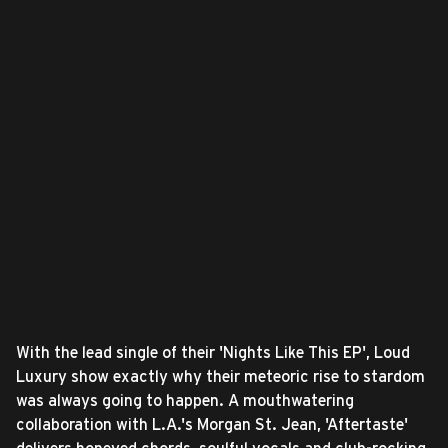
With the lead single of their 'Nights Like This EP', Loud
Luxury show exactly why their meteoric rise to stardom
was always going to happen. A mouthwatering
collaboration with L.A.'s Morgan St. Jean, 'Aftertaste'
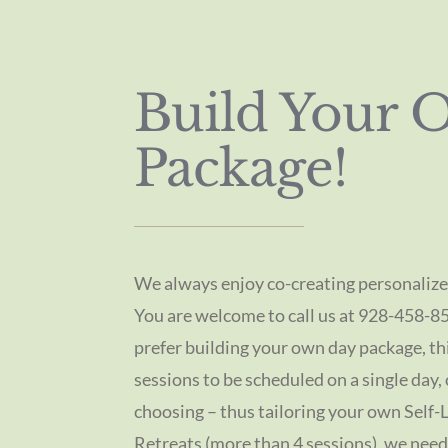
Build Your 
Package!
We always enjoy co-creating personalize
You are welcome to call us at 928-458-8
prefer building your own day package, th
sessions to be scheduled on a single day,
choosing – thus tailoring your own Self-L
Retreats (more than 4 sessions), we need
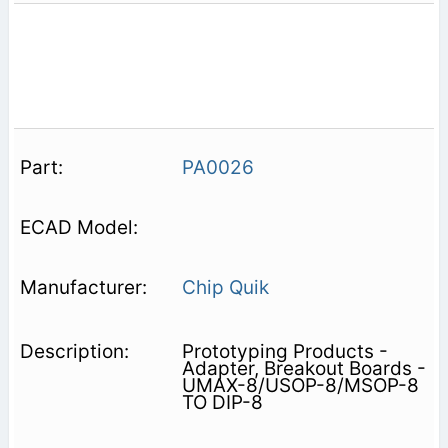
PA0026
Chip Quik
Prototyping Products -
Adapter, Breakout Boards -
UMAX-8/USOP-8/MSOP-8
TO DIP-8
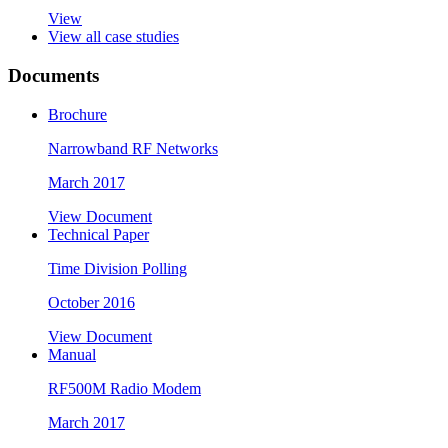
View
View all case studies
Documents
Brochure
Narrowband RF Networks
March 2017
View Document
Technical Paper
Time Division Polling
October 2016
View Document
Manual
RF500M Radio Modem
March 2017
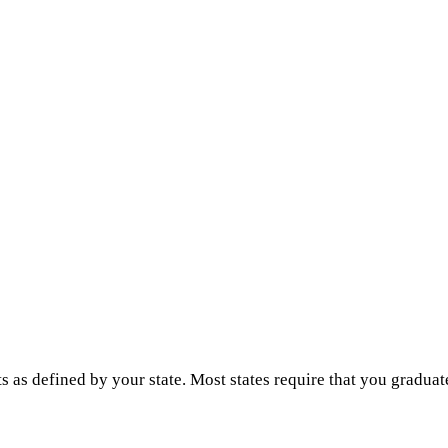
s as defined by your state. Most states require that you graduat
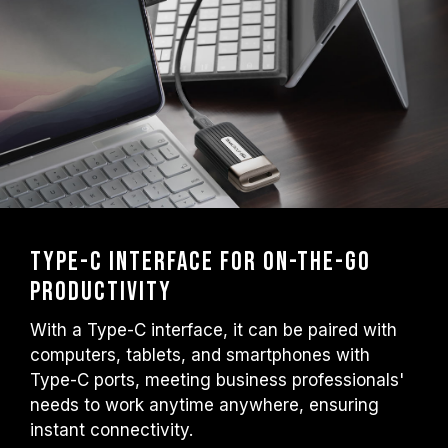
Type-C Interface for On-the-Go
Productivity
With a Type-C interface, it can be paired with
computers, tablets, and smartphones with
Type-C ports, meeting business professionals'
needs to work anytime anywhere, ensuring
instant connectivity.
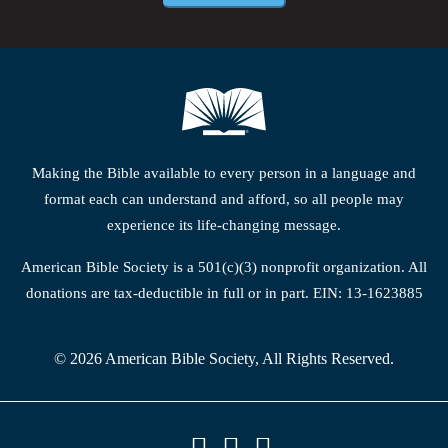
Making the Bible available to every person in a language and
format each can understand and afford, so all people may
experience its life-changing message.
American Bible Society is a 501(c)(3) nonprofit organization. All
donations are tax-deductible in full or in part. EIN: 13-1623885
© 2026 American Bible Society, All Rights Reserved.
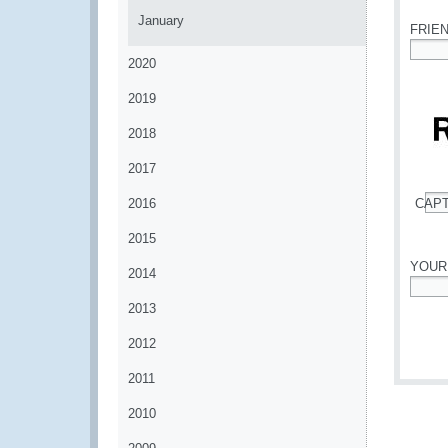
January
FRIE
2020
*
2019
2018
2017
2016
CAP
*
2015
YOUR
2014
*
2013
2012
2011
2010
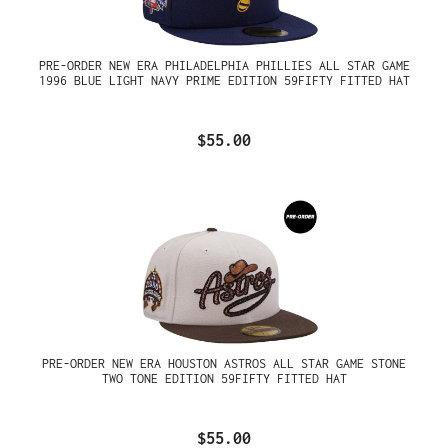
PRE-ORDER NEW ERA PHILADELPHIA PHILLIES ALL STAR GAME
1996 BLUE LIGHT NAVY PRIME EDITION 59FIFTY FITTED HAT
$55.00
PRE-ORDER NEW ERA HOUSTON ASTROS ALL STAR GAME STONE
TWO TONE EDITION 59FIFTY FITTED HAT
$55.00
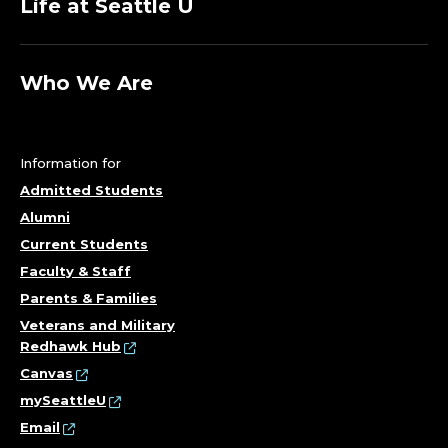
Life at Seattle U
Who We Are
Information for
Admitted Students
Alumni
Current Students
Faculty & Staff
Parents & Families
Veterans and Military
Redhawk Hub
Canvas
mySeattleU
Email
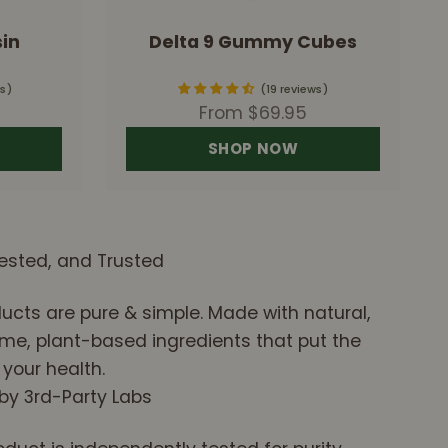
in
Delta 9 Gummy Cubes
s
19 reviews
Sale price
From $69.95
SHOP NOW
ested, and Trusted
ucts are pure & simple. Made with natural,
e, plant-based ingredients that put the
 your health.
 by 3rd-Party Labs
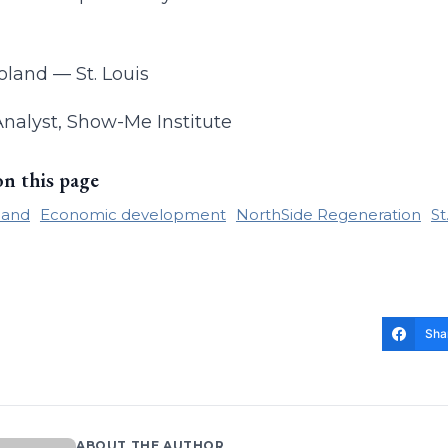
land — St. Louis
Analyst, Show-Me Institute
on this page
land
Economic development
NorthSide Regeneration
St
Sha
ABOUT THE AUTHOR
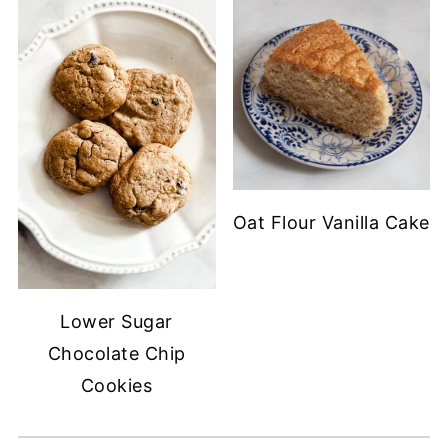
Oat Flour Vanilla Cake
Lower Sugar
Chocolate Chip
Cookies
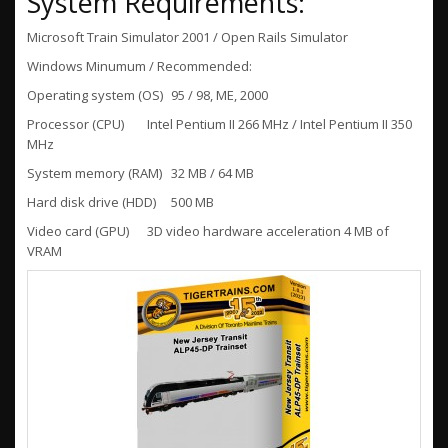
System Requirements:
Microsoft Train Simulator 2001 / Open Rails Simulator
Windows Minumum / Recommended:
Operating system (OS)
95 / 98, ME, 2000
Processor (CPU)
Intel Pentium II 266 MHz / Intel Pentium II 350
MHz
System memory (RAM)
32 MB / 64 MB
Hard disk drive (HDD)
500 MB
Video card (GPU)
3D video hardware acceleration 4 MB of
VRAM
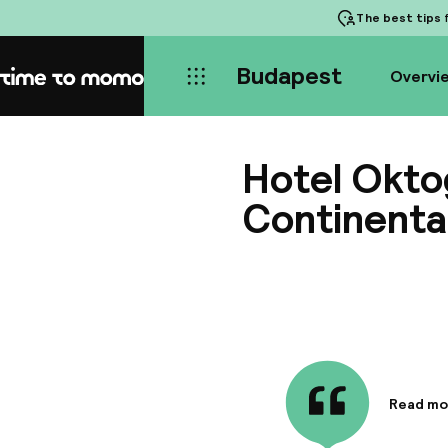
The best tips
f
Budapest
Overvi
Home
Hotel Okt
Continenta
Read mo
Informa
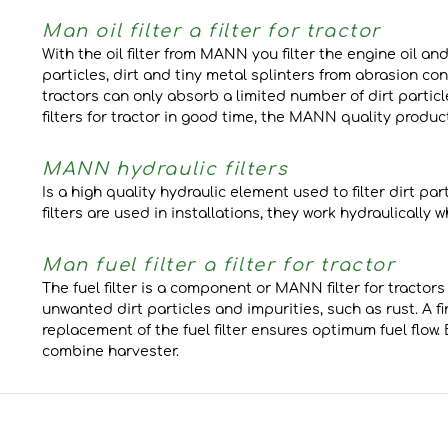
Man oil filter a filter for tractor
With the oil filter from MANN you filter the engine oil 
particles, dirt and tiny metal splinters from abrasion cont
tractors can only absorb a limited number of dirt particl
filters for tractor in good time, the MANN quality prod
MANN hydraulic filters
Is a high quality hydraulic element used to filter dirt pa
filters are used in installations, they work hydraulically
Man fuel filter a filter for tractor
The fuel filter is a component or MANN filter for tractors
unwanted dirt particles and impurities, such as rust. A fi
replacement of the fuel filter ensures optimum fuel flo
combine harvester.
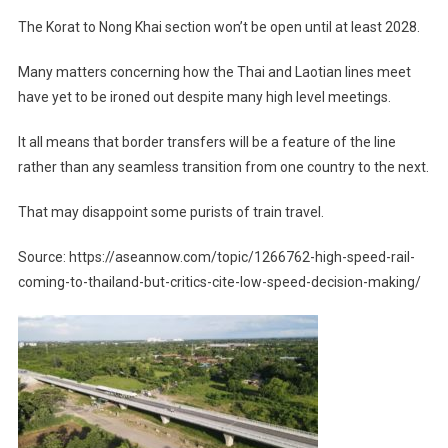
The Korat to Nong Khai section won’t be open until at least 2028.
Many matters concerning how the Thai and Laotian lines meet
have yet to be ironed out despite many high level meetings.
It all means that border transfers will be a feature of the line
rather than any seamless transition from one country to the next.
That may disappoint some purists of train travel.
Source: https://aseannow.com/topic/1266762-high-speed-rail-
coming-to-thailand-but-critics-cite-low-speed-decision-making/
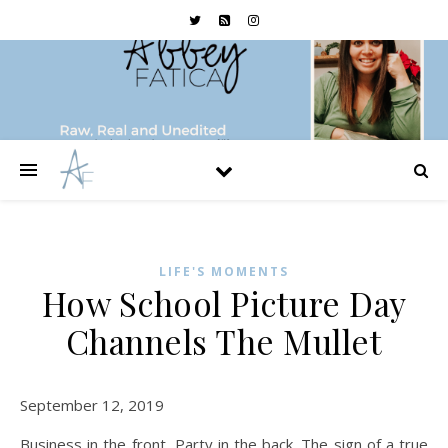
LIFE'S MOMENTS
How School Picture Day
Channels The Mullet
September 12, 2019
Business in the front, Party in the back. The sign of a true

------

Copy all lines of the records that have the string "Type" in them.

Type-C Interface for On-the-Go
With a Type-C interface, it can be paired with
Type-C ports, meeting business professionals'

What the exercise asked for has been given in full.